Discovering new rooms in a house – Freud believed that houses represented bodies. Others thought finding new rooms represented the dreamer finding out new things about themselves or of their own potential.
Losing control of a vehicle
Being unable to find a toilet
Having the ability to fly

The subjects of recurring dreams do vary. The following examples are also common:
 Being held down or otherwise unable to move (compare sleep paralysis)
 Nakedness in a public place
 Being held back in school or failing a test or exam you didn't know about
 Losing the ability to speak
 Escaping or being caught in a tornado/storm
 Drowning, or otherwise not being able to breathe
 Finding lost items
 Unable to turn on the lights in one's house
 Being with a significant other
 Missing a bus, taxi, plane or train, and possibly attempting to chase it
 Having to return to an old school due to an unfinished assignment or other unresolved issues
 Being chased by an animal or murderer
 One's house catching on fire
 Falling from a very high place
 Nuclear attack
 Reliving traumatic experiences

Psychological disorders associated with recurring dreams

Posttraumatic stress disorder: People suffering from posttraumatic stress disorder can often suffer from recurring dreams.
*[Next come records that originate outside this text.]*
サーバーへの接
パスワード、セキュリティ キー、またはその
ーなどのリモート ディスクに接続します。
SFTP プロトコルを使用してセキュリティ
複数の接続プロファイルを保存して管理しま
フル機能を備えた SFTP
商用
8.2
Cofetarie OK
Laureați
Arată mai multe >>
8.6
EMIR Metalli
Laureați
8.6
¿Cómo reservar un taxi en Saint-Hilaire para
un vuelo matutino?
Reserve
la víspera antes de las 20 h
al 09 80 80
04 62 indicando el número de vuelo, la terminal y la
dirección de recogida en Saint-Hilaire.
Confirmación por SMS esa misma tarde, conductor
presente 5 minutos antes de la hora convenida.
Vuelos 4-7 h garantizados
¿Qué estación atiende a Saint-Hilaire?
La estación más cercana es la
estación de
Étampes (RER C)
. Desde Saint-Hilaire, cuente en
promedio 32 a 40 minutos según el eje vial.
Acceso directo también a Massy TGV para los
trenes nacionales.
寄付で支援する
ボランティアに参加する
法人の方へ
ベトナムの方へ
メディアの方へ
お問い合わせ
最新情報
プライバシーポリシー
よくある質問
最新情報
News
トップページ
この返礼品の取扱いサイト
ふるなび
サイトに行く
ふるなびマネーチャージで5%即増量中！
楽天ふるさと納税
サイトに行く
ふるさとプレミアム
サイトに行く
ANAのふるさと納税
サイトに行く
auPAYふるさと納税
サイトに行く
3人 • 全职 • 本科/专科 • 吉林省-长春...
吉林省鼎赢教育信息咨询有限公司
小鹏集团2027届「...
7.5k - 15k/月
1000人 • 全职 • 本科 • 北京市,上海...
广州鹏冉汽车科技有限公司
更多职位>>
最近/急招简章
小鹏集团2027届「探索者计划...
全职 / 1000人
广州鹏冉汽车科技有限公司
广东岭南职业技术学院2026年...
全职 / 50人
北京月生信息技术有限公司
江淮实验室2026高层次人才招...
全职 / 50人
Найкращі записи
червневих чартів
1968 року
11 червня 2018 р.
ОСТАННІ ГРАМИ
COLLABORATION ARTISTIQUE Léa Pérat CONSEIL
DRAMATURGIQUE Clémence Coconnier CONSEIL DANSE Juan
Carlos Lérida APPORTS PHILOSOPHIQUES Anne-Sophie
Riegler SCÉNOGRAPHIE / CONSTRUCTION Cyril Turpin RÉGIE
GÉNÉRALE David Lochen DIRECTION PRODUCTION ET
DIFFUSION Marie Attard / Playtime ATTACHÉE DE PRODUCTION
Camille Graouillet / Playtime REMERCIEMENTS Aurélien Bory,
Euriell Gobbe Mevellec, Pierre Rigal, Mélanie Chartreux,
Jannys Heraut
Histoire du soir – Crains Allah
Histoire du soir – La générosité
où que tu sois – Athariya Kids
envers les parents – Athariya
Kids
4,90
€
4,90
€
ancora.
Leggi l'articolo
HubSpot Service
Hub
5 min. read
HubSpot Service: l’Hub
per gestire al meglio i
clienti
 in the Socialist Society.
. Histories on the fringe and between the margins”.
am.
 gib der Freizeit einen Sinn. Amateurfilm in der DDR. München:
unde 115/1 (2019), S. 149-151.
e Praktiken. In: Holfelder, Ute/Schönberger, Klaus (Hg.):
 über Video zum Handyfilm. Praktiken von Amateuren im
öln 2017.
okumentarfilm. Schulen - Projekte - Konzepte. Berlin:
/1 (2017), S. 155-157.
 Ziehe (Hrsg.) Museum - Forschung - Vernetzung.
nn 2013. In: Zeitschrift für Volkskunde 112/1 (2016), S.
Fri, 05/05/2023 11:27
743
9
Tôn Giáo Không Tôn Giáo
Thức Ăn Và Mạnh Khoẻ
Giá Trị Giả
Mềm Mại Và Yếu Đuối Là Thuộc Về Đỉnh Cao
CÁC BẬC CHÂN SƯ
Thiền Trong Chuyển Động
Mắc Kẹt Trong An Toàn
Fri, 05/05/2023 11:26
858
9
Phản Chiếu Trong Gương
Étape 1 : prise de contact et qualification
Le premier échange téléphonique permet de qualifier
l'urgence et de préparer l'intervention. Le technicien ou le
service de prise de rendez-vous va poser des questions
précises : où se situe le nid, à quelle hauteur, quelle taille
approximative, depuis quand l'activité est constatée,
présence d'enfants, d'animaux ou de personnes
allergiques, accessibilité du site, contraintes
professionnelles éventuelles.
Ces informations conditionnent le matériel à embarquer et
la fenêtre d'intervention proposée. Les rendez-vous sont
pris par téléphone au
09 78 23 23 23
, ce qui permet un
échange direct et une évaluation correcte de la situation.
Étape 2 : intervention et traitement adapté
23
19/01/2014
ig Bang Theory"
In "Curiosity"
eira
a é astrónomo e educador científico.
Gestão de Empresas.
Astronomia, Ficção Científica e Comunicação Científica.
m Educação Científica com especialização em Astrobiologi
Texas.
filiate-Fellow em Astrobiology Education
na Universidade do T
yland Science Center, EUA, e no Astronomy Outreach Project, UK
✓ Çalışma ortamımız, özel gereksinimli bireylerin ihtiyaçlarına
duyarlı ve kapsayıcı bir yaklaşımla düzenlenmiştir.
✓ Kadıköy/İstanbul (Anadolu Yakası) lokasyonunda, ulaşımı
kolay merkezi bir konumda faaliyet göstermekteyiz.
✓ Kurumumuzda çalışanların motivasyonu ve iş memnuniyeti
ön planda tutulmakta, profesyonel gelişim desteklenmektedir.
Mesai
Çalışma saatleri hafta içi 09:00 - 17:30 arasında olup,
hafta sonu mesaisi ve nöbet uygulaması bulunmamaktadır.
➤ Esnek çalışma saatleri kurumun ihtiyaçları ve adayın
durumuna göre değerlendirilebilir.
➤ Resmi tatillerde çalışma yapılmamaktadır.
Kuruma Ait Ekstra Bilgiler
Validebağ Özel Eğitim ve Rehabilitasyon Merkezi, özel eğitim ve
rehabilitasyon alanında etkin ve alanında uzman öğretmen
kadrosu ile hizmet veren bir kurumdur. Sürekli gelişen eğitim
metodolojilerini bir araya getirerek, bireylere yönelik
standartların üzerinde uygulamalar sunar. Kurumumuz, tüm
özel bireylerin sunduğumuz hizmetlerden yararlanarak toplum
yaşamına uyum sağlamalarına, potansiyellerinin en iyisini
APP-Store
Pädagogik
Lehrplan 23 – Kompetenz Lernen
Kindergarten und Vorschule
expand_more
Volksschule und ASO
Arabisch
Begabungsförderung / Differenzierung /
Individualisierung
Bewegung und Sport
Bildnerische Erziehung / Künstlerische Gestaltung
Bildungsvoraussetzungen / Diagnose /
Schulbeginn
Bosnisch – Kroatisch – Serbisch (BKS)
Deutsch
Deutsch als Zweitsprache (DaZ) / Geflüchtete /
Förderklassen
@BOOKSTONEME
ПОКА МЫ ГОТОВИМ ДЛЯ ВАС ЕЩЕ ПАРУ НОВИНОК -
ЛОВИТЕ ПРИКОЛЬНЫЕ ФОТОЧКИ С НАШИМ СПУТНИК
These dreams are thought of as chronic nightmares that act as a symptom of PTSD. A study found that the degree of trauma had a positive relationship to distress related to dreams.
Anxiety: Evidence suggests that recurrent dreams occur during times of stress and once the problem has resolved they will cease to recur.
Obsessive compulsive disorder
Epilepsy

Possible explanations for recurring dreams

Threat simulation theory - This theory was proposed by Antti Revonsuo and states the biological function of dreaming is to simulate threatening events and then rehearse threatening  avoidance behaviors. However, this theory has come with mixed reviews. Zadra et el. found in a study on this theory that 66% of recurrent dreams contained at least one threat. For the most part, these threats involved danger and were aimed at the dreamer themselves. In contrast however, they also found that less than 15% of recurrent dreams involved realistic situations that could prove critical to one's survival. They also found that the dreamer usually did not succeed at fleeing the threat. These provide mixed support for the theory originally proposed by Revonsuo.
Gestaltist dream theory - This theory views recurrent dreams as representing the person's current state of psychic imbalance. By bringing this imbalance to consciousness through the recurrent dream, it is possible for the person to restore their self-balance.
Freud believed that recurrent traumatic dreams showed expressions of neurotic repetitive compulsions.
Jung believed that recurrent dreams played an important role in the integration of the psyche.
Culturalist dream theory, brought to light by Bonime in 1962, holds that recurrent dreams represent that it will most certainly come true, without a lack of positive change or development in a person's personality.
Lucid dream theory holds that some people dream in recurrent form and it is a normal phenomenon.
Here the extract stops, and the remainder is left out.